* Exercise instructions *
Report the count of lines holding "AHCA" in the records, with no other words.

* Dataset excerpts *
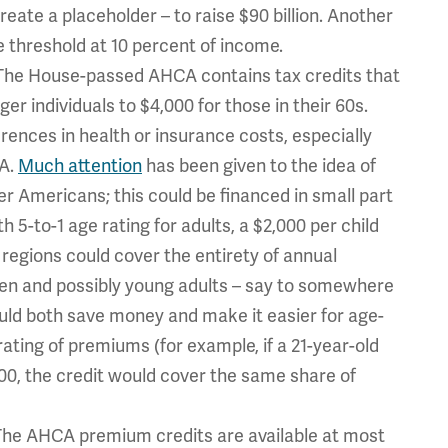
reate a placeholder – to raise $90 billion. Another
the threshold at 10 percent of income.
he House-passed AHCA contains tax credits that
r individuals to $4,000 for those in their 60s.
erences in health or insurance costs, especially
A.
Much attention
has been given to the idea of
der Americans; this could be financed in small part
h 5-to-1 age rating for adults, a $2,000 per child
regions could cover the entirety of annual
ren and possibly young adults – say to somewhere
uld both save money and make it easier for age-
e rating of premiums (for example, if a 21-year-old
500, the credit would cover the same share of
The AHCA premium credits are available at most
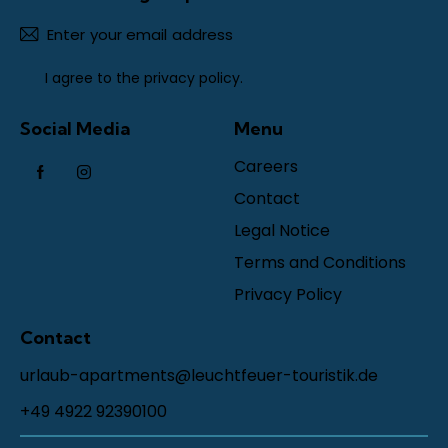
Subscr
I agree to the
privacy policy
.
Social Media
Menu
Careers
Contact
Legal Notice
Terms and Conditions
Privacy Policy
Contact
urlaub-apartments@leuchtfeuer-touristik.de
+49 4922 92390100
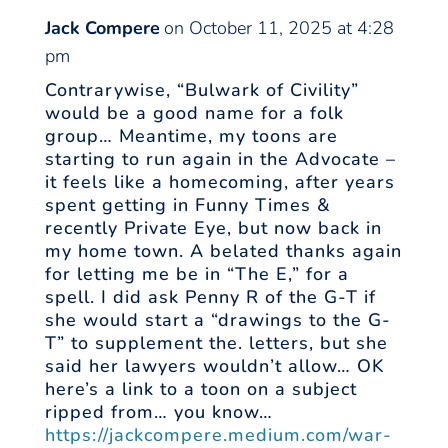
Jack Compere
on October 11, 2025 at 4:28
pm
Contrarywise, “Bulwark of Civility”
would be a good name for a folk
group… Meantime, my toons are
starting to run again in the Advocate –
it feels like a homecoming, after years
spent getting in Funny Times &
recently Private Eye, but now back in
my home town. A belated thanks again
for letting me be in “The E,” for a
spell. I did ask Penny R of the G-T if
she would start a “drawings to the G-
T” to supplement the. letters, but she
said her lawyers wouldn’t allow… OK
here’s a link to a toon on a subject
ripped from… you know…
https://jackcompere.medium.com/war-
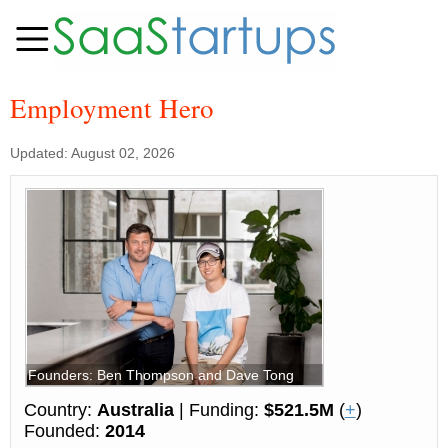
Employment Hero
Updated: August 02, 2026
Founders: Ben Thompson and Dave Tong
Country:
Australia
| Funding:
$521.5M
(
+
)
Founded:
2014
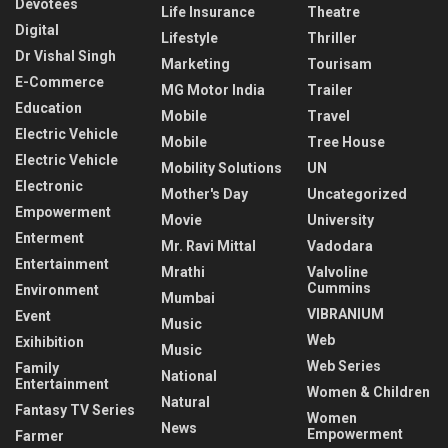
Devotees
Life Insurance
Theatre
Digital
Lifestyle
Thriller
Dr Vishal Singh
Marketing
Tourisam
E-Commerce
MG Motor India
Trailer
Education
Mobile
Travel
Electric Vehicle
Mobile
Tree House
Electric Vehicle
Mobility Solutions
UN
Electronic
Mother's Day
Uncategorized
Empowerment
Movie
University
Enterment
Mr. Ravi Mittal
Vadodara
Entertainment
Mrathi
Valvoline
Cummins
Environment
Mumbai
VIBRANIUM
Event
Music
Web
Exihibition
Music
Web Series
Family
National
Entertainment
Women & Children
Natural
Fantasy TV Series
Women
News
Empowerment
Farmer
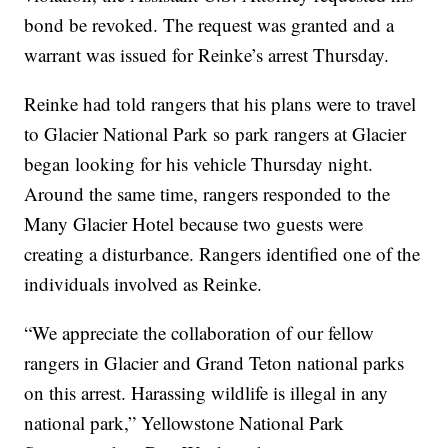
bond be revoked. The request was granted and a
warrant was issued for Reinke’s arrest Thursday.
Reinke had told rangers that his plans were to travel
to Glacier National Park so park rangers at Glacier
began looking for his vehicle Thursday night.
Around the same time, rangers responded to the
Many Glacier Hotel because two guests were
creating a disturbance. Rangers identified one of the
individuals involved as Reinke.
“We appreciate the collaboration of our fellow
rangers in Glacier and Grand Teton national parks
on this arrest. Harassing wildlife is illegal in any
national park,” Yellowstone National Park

* Task result *
2